Around the time the Viet Nam War was beginning to deescalate, I received a notice in the mail instructing me to register for the draft. I held the opinion that the war somehow was about money rather than freedom for Vietnamese. But I went to the Selective Service Office with no plan to do anything except what was normal and expected.
But when they handed me the registration form and I read it, I saw an option called “Conscientious Objector.” I studied the explanation and wondered if I qualified. I wasn’t a Quaker or anything, and I didn’t have a worked-out philosophy with explicit tenets, just a weakness – I didn’t want to kill anyone. But here was a category I fit into, where I wouldn’t have to be ashamed or hide my weakness from bullies. I registered CO.
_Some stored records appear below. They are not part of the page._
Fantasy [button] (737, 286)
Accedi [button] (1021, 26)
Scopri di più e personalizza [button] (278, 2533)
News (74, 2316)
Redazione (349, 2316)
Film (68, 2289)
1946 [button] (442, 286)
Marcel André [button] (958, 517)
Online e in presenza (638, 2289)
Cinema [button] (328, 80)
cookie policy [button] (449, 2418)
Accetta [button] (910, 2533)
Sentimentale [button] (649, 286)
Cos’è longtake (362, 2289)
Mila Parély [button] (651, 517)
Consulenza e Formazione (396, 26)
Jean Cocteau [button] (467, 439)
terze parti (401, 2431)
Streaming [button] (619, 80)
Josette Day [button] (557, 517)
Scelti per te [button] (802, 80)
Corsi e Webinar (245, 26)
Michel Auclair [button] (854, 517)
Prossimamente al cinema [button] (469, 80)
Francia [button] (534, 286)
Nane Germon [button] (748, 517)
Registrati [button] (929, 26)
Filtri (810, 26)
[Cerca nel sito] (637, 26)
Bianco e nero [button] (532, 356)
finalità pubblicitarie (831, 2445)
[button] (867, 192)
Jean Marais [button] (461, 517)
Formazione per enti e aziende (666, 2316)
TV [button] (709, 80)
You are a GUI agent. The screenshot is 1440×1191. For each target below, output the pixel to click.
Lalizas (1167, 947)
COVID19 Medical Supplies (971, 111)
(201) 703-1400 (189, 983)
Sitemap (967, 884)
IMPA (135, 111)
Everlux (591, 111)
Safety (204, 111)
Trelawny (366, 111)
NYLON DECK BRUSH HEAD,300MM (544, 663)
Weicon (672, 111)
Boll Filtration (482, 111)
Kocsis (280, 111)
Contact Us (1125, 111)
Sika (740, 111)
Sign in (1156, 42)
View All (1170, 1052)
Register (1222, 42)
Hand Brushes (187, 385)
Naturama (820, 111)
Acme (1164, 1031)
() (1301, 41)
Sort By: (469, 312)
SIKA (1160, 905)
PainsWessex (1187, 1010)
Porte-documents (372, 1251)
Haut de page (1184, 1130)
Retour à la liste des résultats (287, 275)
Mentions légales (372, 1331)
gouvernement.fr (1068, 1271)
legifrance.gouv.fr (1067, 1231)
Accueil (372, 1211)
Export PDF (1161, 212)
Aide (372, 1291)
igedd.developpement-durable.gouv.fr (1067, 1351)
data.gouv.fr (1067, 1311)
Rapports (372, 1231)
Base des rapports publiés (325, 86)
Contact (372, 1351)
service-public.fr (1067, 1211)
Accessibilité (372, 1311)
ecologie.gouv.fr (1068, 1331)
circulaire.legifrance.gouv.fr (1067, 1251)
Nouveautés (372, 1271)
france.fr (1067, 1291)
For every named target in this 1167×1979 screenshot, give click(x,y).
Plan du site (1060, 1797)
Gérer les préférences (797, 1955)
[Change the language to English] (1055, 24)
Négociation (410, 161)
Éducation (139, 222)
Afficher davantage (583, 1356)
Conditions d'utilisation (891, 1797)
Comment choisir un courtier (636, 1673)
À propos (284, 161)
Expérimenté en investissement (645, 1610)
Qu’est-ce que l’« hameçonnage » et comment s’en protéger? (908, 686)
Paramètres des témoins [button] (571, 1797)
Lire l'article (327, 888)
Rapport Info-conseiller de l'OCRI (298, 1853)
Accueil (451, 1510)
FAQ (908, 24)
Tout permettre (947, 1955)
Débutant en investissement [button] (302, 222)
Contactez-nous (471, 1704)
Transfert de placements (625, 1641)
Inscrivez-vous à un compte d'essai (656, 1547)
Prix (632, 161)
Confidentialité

I left the Selective Service Office and visited my girlfriend. She was impressed at what I’d done. It hadn’t occurred to me that I’d done something impressive, but I was a sucker for anything that made me big in the eyes of a girl. So when I got home and ran into my dad, and he asked if I’d registered, I told him with some pride that I’d registered Conscientious Objector.
“You shouldn’t do that!” he said, explaining I might not even be drafted. “It’s bad to have on your record. Go back and change it. You could be a Senator someday.”
It hadn’t even occurred to me that he might disapprove, much less that he would feel so strongly about it. And that I might be a Senator someday? I hadn’t known that he held such ambitions for me. My ambition was only to figure out what was real and true in life.
Dad loved me, but I knew I’d done the right thing, registering CO. However, Viet Nam was far away and Dad was only feet away. I was hurting him, and that was wrong, so I returned to Selective Service and said I wanted to change my registration. The lady behind the desk raised an eyebrow.
“You understand,” she said, “that even if you change, it will still be on your record?”
I hadn’t, and evidently Dad hadn’t either. I’d ruined my record. Nonetheless, the best I could do at this point was change to 1-A. Available for military service. If I were drafted, I would have to figure out what to do. Some people went to Canada. More likely, I would find a place inside the Army where I could hide and pretend I wasn’t part of it and always keep the safety on.